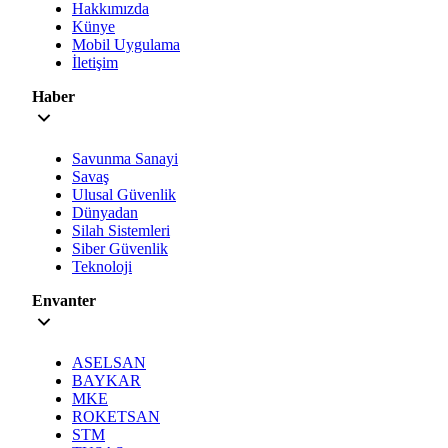
Hakkımızda
Künye
Mobil Uygulama
İletişim
Haber
Savunma Sanayi
Savaş
Ulusal Güvenlik
Dünyadan
Silah Sistemleri
Siber Güvenlik
Teknoloji
Envanter
ASELSAN
BAYKAR
MKE
ROKETSAN
STM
::::::::::
**WHAT IS BEING ASKED**
Pictures do not belong in the copy. Please reproduce the entries above exactly otherwise.

**RESPONSE TO THE EXERCISE**
Hakkımızda
Künye
Mobil Uygulama
İletişim
Haber
Savunma Sanayi
Savaş
Ulusal Güvenlik
Dünyadan
Silah Sistemleri
Siber Güvenlik
Teknoloji
Envanter
ASELSAN
BAYKAR
MKE
ROKETSAN
STM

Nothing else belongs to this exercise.